Recommended storage scheme for home server? (LVM/JBOD/RAID 5...)

See footnote [1] in above link to see what happens with cheap storage when you need it the most.

This is all a moot point however until you profile how your the target application actually uses storage. You might find that parallelism is possible, so one block can be used for reading results, and one for writing them. This could be further abstracted behind a RAID0 (until the HBA reports QUEUE_FULL) with the results backed up via rsync.

It really depends, saying "I'm doing image analysis" without defining the workload or level of service just isn't enough; even if you did, that level of performance analysis is real work, I know it's something "I" wouldn't do in my spare time. My intentions are to get you thinking about your application to create your own solutions. Spindles are always the slowest part of your system, plan accordingly.
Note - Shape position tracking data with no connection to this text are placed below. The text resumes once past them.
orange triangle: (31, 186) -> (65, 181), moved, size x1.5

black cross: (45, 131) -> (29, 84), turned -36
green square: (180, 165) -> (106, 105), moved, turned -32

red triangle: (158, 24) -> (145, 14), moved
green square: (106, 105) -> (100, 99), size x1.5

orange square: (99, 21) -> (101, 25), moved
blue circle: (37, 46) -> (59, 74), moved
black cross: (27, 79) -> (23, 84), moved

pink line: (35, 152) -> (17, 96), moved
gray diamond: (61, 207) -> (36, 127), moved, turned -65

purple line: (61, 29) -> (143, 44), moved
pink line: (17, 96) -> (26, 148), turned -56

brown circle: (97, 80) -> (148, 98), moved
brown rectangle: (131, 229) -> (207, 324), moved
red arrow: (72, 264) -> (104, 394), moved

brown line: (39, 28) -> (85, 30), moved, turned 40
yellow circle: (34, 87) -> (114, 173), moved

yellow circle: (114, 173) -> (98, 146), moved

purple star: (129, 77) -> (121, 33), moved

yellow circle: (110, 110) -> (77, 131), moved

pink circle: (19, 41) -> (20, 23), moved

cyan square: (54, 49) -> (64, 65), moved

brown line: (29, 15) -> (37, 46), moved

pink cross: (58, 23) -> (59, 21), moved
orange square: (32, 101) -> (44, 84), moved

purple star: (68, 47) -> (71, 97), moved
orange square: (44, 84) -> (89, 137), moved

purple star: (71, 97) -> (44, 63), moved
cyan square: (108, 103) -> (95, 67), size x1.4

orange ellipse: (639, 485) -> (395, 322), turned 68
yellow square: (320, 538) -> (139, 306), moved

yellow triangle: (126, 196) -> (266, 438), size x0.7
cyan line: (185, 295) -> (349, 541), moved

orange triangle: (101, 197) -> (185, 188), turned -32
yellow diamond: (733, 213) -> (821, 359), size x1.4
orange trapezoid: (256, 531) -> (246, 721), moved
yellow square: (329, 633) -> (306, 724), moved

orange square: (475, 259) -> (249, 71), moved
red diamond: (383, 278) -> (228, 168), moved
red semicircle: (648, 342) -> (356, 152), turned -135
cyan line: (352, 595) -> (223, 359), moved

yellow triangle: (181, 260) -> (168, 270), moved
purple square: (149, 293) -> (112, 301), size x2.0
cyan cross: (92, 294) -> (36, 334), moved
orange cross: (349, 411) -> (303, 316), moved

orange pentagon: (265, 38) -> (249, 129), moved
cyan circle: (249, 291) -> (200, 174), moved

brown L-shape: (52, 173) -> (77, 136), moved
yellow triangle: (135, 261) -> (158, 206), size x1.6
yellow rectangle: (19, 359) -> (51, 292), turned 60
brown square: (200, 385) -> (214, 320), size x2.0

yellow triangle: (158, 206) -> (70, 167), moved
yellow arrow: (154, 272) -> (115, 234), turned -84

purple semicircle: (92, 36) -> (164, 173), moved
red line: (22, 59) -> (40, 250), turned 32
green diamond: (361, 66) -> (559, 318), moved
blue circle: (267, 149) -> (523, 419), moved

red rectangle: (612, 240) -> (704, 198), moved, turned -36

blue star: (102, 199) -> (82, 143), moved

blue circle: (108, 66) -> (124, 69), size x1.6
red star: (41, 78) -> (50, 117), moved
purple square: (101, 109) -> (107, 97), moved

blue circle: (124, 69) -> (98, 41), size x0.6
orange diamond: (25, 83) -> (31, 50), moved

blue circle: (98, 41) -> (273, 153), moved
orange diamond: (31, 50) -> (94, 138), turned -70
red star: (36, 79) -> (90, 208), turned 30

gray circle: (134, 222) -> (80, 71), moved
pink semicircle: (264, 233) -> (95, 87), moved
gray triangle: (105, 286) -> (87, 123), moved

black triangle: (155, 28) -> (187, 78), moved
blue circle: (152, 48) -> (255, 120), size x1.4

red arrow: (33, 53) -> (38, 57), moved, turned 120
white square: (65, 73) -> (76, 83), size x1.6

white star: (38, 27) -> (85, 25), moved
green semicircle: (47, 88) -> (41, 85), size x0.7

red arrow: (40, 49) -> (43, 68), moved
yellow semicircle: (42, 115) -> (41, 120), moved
One idea if you wish to do the multi-array approach would be creating two RAID 1's, on separate controllers, and adding those MD devices to a LVM VG for management. Sure a RAID 10 is fast, but it's still one storage queue, now you have two, and with separate controllers there's no HBA queue sharing either.

Performance Notes:

Remember, SW RAID is no different than HW RAID, understand how it works or when it fails you might end up being more at risk as opposed to say spending your energies creating a regular backup strategy (rsync.net) instead. I've lost count of the number of users who've lost everything because they didn't read the manual and actually test the failure modes.